CHAPTER V. IMPRESSIONS OF IRELAND.
It was not without a feeling closely allied to disappointment, that Sir Marmaduke Travers found the advent to his Irish estates uncelebrated by any of those testimonies on the part of his tenantry, his agent, Captain Hemsworth, had often so graphically pictured before him. The post-horses were suffered to drag his carriage unmolested to its destination; there was no assemblage of people to welcome—not a bonfire to hail his arrival. True, he had come totally unexpectedly. The two servants sent forward to prepare the lodge for his reception, only reached there a single day before himself. But Sir Marmaduke had often taken his Yorkshire tenants as much by surprise, and, there, he always found a deputation, and a cortege of mounted yeomen. There were addresses, and triumphal arches, and newspaper paragraphs, and all the innumerable but well-known accompaniments of those patronizing acts of condescension, which consist in the visit of a rich man to his own home. Now, however, all was different. No cheering sounds broke the quiet stillness of the deep valley. No troops of people on horseback or on foot filled the glen. The sun set, calm and golden, behind the purple hills, unscared by the lurid glow of a single bonfire. Save from an appearance of increased bustle, and an air of movement and stir around the lodge itself, there was nothing to mark his coming.
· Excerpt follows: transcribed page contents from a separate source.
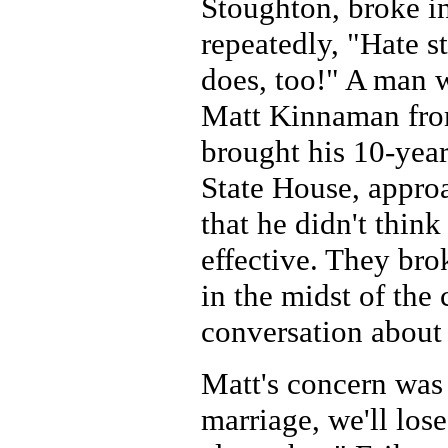
Stoughton, broke i
repeatedly, "Hate s
does, too!" A man w
Matt Kinnaman fro
brought his 10-year
State House, appro
that he didn't thin
effective. They bro
in the midst of the
conversation about 
Matt's concern was 
marriage, we'll lose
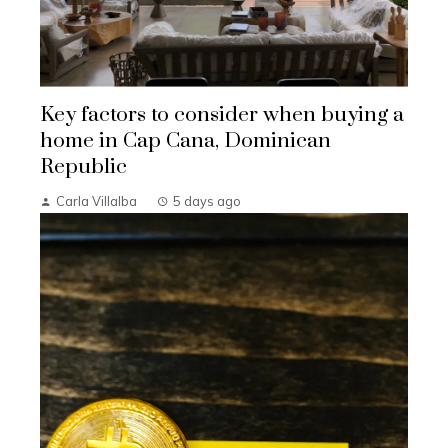
Key factors to consider when buying a
home in Cap Cana, Dominican
Republic
Carla Villalba
5 days ago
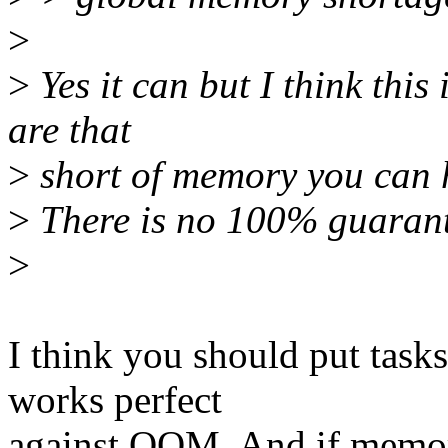
>
>
Yes it can but I think this
are that
>
short of memory you can 
>
There is no 100% guarante
>
I think you should put task
works perfect
against OOM. And if memor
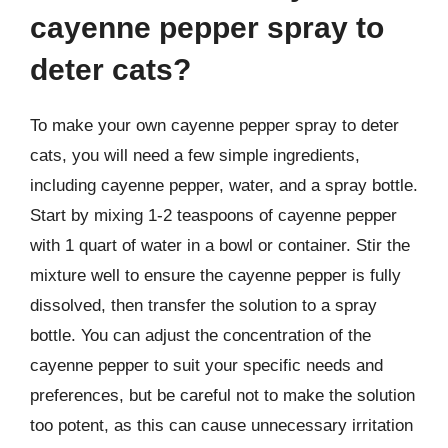
cayenne pepper spray to
deter cats?
To make your own cayenne pepper spray to deter
cats, you will need a few simple ingredients,
including cayenne pepper, water, and a spray bottle.
Start by mixing 1-2 teaspoons of cayenne pepper
with 1 quart of water in a bowl or container. Stir the
mixture well to ensure the cayenne pepper is fully
dissolved, then transfer the solution to a spray
bottle. You can adjust the concentration of the
cayenne pepper to suit your specific needs and
preferences, but be careful not to make the solution
too potent, as this can cause unnecessary irritation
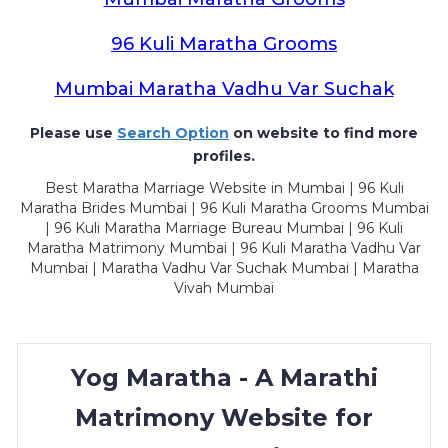
96 Kuli Maratha Grooms
Mumbai Maratha Vadhu Var Suchak
Please use
Search Option
on website to find more
profiles.
Best Maratha Marriage Website in Mumbai | 96 Kuli
Maratha Brides Mumbai | 96 Kuli Maratha Grooms Mumbai
| 96 Kuli Maratha Marriage Bureau Mumbai | 96 Kuli
Maratha Matrimony Mumbai | 96 Kuli Maratha Vadhu Var
Mumbai | Maratha Vadhu Var Suchak Mumbai | Maratha
Vivah Mumbai
Yog Maratha - A Marathi
Matrimony Website for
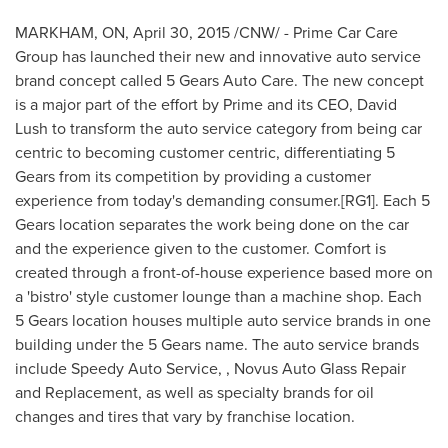
MARKHAM, ON
,
April 30, 2015
/CNW/ - Prime Car Care
Group has launched their new and innovative auto service
brand concept called 5 Gears Auto Care. The new concept
is a major part of the effort by Prime and its CEO,
David
Lush
to transform the auto service category from being car
centric to becoming customer centric, differentiating 5
Gears from its competition by providing a customer
experience from today's demanding consumer.[RG1]. Each 5
Gears location separates the work being done on the car
and the experience given to the customer. Comfort is
created through a front-of-house experience based more on
a 'bistro' style customer lounge than a machine shop. Each
5 Gears location houses multiple auto service brands in one
building under the 5 Gears name. The auto service brands
include Speedy Auto Service, , Novus Auto Glass Repair
and Replacement, as well as specialty brands for oil
changes and tires that vary by franchise location.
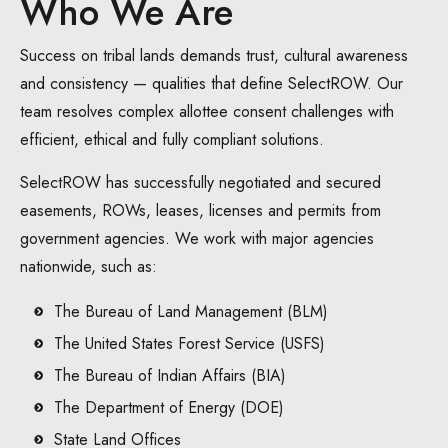
Who We Are
Success on tribal lands demands trust, cultural awareness
and consistency — qualities that define SelectROW. Our
team resolves complex allottee consent challenges with
efficient, ethical and fully compliant solutions.
SelectROW has successfully negotiated and secured
easements, ROWs, leases, licenses and permits from
government agencies. We work with major agencies
nationwide, such as:
The Bureau of Land Management (BLM)
The United States Forest Service (USFS)
The Bureau of Indian Affairs (BIA)
The Department of Energy (DOE)
State Land Offices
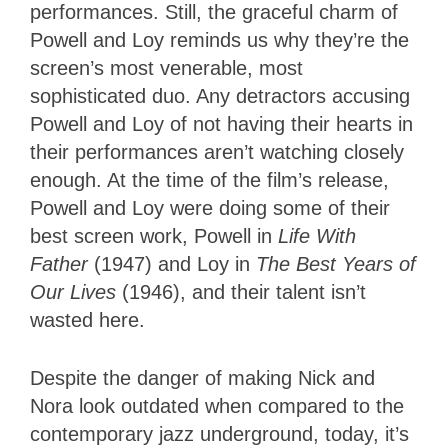
performances. Still, the graceful charm of
Powell and Loy reminds us why they’re the
screen’s most venerable, most
sophisticated duo. Any detractors accusing
Powell and Loy of not having their hearts in
their performances aren’t watching closely
enough. At the time of the film’s release,
Powell and Loy were doing some of their
best screen work, Powell in
Life With
Father
(1947) and Loy in
The Best Years of
Our Lives
(1946), and their talent isn’t
wasted here.
Despite the danger of making Nick and
Nora look outdated when compared to the
contemporary jazz underground, today, it’s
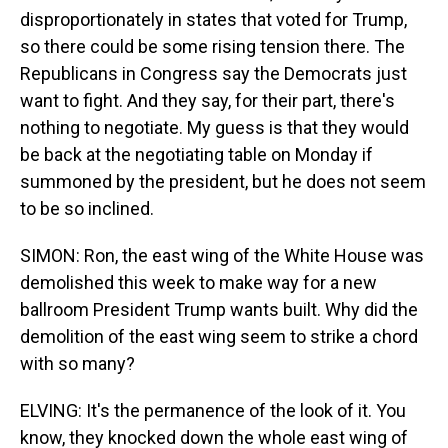
disproportionately in states that voted for Trump,
so there could be some rising tension there. The
Republicans in Congress say the Democrats just
want to fight. And they say, for their part, there's
nothing to negotiate. My guess is that they would
be back at the negotiating table on Monday if
summoned by the president, but he does not seem
to be so inclined.
SIMON: Ron, the east wing of the White House was
demolished this week to make way for a new
ballroom President Trump wants built. Why did the
demolition of the east wing seem to strike a chord
with so many?
ELVING: It's the permanence of the look of it. You
know, they knocked down the whole east wing of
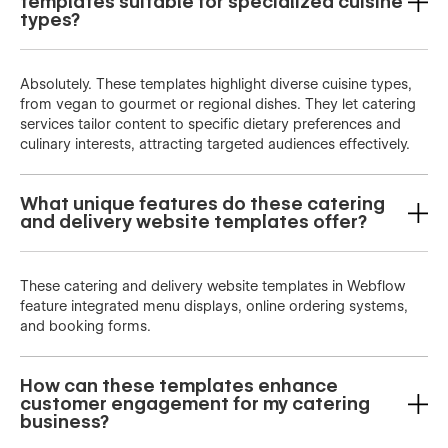
templates suitable for specialized cuisine
types?
Absolutely. These templates highlight diverse cuisine types,
from vegan to gourmet or regional dishes. They let catering
services tailor content to specific dietary preferences and
culinary interests, attracting targeted audiences effectively.
What unique features do these catering
and delivery website templates offer?
These catering and delivery website templates in Webflow
feature integrated menu displays, online ordering systems,
and booking forms.
How can these templates enhance
customer engagement for my catering
business?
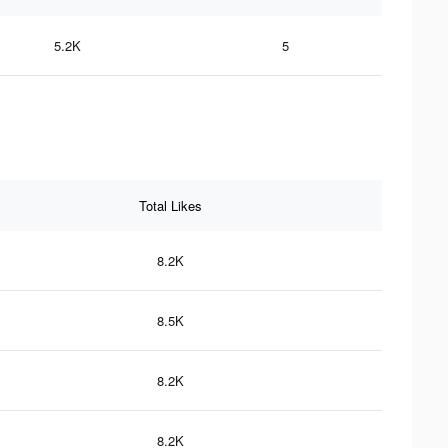
5.2K
5
Total Likes
8.2K
8.5K
8.2K
8.2K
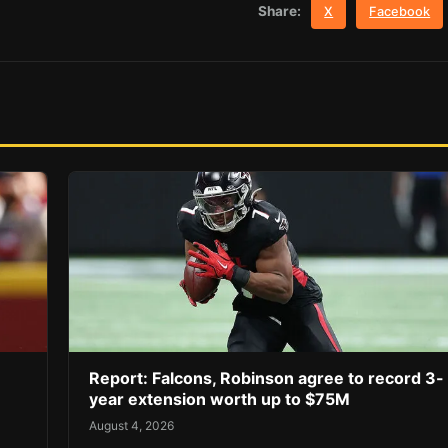
Share:
X
Facebook
Report: Falcons, Robinson agree to record 3-
year extension worth up to $75M
August 4, 2026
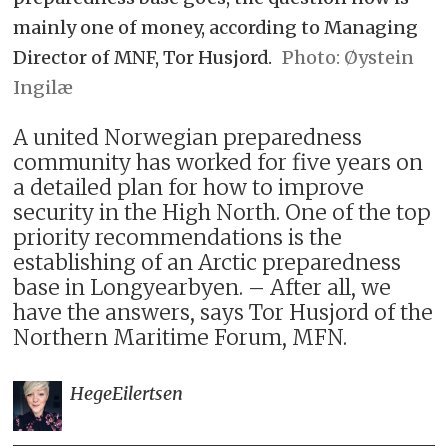
mainly one of money, according to Managing
Director of MNF, Tor Husjord.
Øystein
Ingilæ
A united Norwegian preparedness
community has worked for five years on
a detailed plan for how to improve
security in the High North. One of the top
priority recommendations is the
establishing of an Arctic preparedness
base in Longyearbyen. – After all, we
have the answers, says Tor Husjord of the
Northern Maritime Forum, MFN.
Hege
Eilertsen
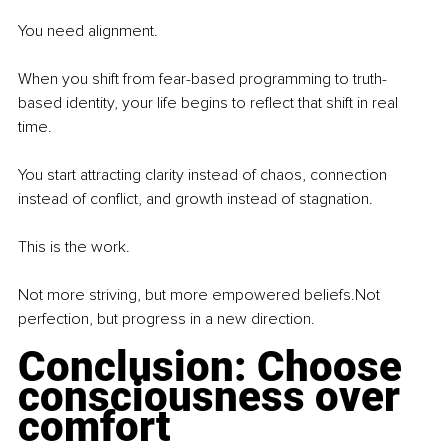
You
 need alignment.
When you shift from fear-based programming to truth-
based identity, your life begins to reflect that shift in real 
time.
You
 start attracting clarity instead of chaos, connection 
instead of conflict, and growth instead of stagnation.
This is the work.
Not more striving, but more empowered beliefs.Not 
perfection, but progress in a new direction.
Conclusion: Choose 
consciousness over 
comfort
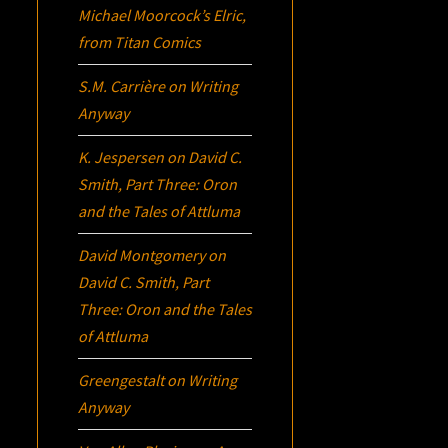
Michael Moorcock’s
Elric
,
from Titan Comics
S.M. Carrière
on
Writing
Anyway
K. Jespersen
on
David C.
Smith, Part Three:
Oron
and the Tales of Attluma
David Montgomery
on
David C. Smith, Part
Three:
Oron
and the Tales
of Attluma
Greengestalt
on
Writing
Anyway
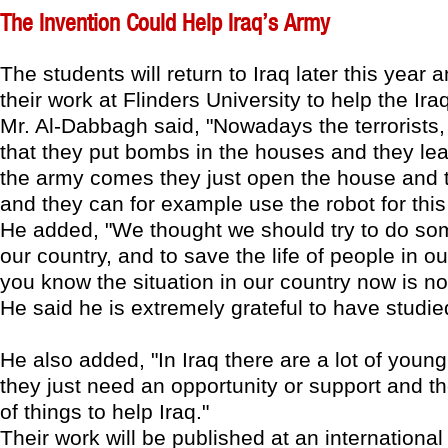
The Invention Could Help Iraq’s Army
The students will return to Iraq later this year
their work at Flinders University to help the Ira
Mr. Al-Dabbagh said, "Nowadays the terrorists,
that they put bombs in the houses and they l
the army comes they just open the house and 
and they can for example use the robot for this
He added, "We thought we should try to do som
our country, and to save the life of people in o
you know the situation in our country now is no
He said he is extremely grateful to have studied
He also added, "In Iraq there are a lot of youn
they just need an opportunity or support and th
of things to help Iraq."
Their work will be published at an international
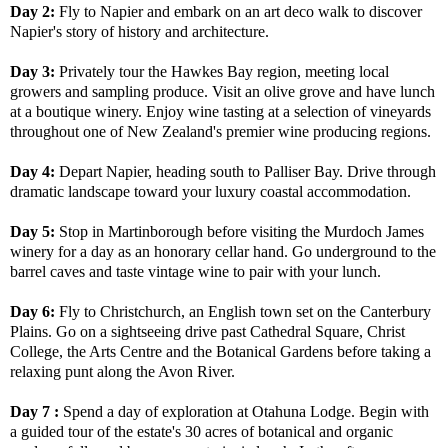
Day 2:
Fly to Napier and embark on an art deco walk to discover
Napier's story of history and architecture.
Day 3:
Privately tour the Hawkes Bay region, meeting local
growers and sampling produce. Visit an olive grove and have lunch
at a boutique winery. Enjoy wine tasting at a selection of vineyards
throughout one of New Zealand's premier wine producing regions.
Day 4:
Depart Napier, heading south to Palliser Bay. Drive through
dramatic landscape toward your luxury coastal accommodation.
Day 5:
Stop in Martinborough before visiting the Murdoch James
winery for a day as an honorary cellar hand. Go underground to the
barrel caves and taste vintage wine to pair with your lunch.
Day 6:
Fly to Christchurch, an English town set on the Canterbury
Plains. Go on a sightseeing drive past Cathedral Square, Christ
College, the Arts Centre and the Botanical Gardens before taking a
relaxing punt along the Avon River.
Day 7 :
Spend a day of exploration at Otahuna Lodge. Begin with
a guided tour of the estate's 30 acres of botanical and organic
There, indeed, servants were seen to pass and re-pass; workmen were employed upon the flower-garden and the shrubbery walks; and all the indications of care and attention to the villa and its grounds easily perceptible. Beyond these precincts, however, all was still and solitary as before. For miles the road could be seen without a single traveller. The mountains seemed destitute of inhabitants. The peaceful solemnity of the deep glen, along which the cloud shadows moved slowly in procession, increased the sense of loneliness, and Sir Marmaduke already began to suspect, that this last trial of a residence would scarcely prove more fortunate than the previous ones.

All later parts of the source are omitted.